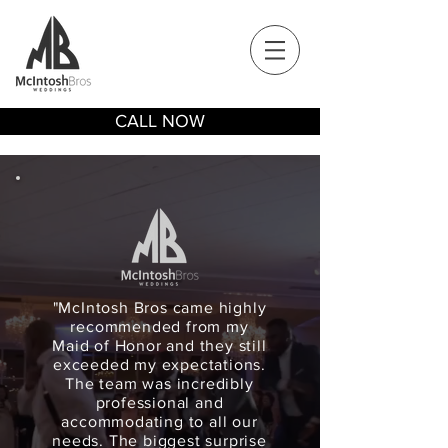
CALL NOW
"McIntosh Bros came highly
recommended from my
Maid of Honor and they still
exceeded my expectations.
The team was incredibly
professional and
accommodating to all our
needs. The biggest surprise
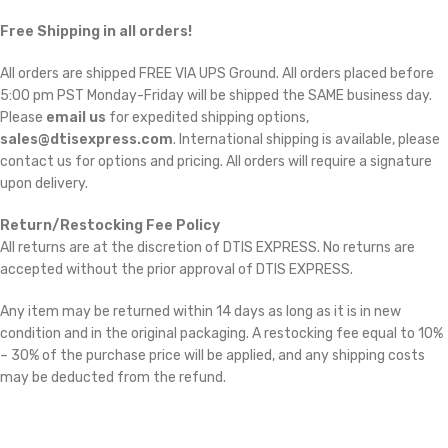
Free Shipping in all orders!
All orders are shipped FREE VIA UPS Ground. All orders placed before
5:00 pm PST Monday-Friday will be shipped the SAME business day.
Please
email us
for expedited shipping options,
sales@dtisexpress.com
. International shipping is available, please
contact us for options and pricing. All orders will require a signature
upon delivery.
Return/Restocking Fee Policy
All returns are at the discretion of DTIS EXPRESS. No returns are
accepted without the prior approval of DTIS EXPRESS.
Any item may be returned within 14 days as long as it is in new
condition and in the original packaging. A restocking fee equal to 10%
– 30% of the purchase price will be applied, and any shipping costs
may be deducted from the refund.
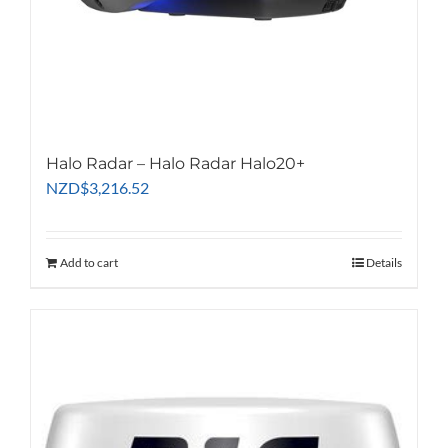
Halo Radar – Halo Radar Halo20+
NZD
$
3,216.52
Add to cart
Details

____________

Required action:
Repeat every record above exactly, but drop the pictures.

Exercise solution:
CALL NOW
"McIntosh Bros came highly
recommended from my
Maid of Honor and they still
exceeded my expectations.
The team was incredibly
professional and
accommodating to all our
needs. The biggest surprise
Free Shipping in all orders!
All orders are shipped FREE VIA UPS Ground. All orders placed before
5:00 pm PST Monday-Friday will be shipped the SAME business day.
Please
email us
for expedited shipping options,
sales@dtisexpress.com
. International shipping is available, please
contact us for options and pricing. All orders will require a signature
upon delivery.
Return/Restocking Fee Policy
All returns are at the discretion of DTIS EXPRESS. No returns are
accepted without the prior approval of DTIS EXPRESS.
Any item may be returned within 14 days as long as it is in new
condition and in the original packaging. A restocking fee equal to 10%
– 30% of the purchase price will be applied, and any shipping costs
may be deducted from the refund.
Halo Radar – Halo Radar Halo20+
NZD
$
3,216.52
Add to cart
Details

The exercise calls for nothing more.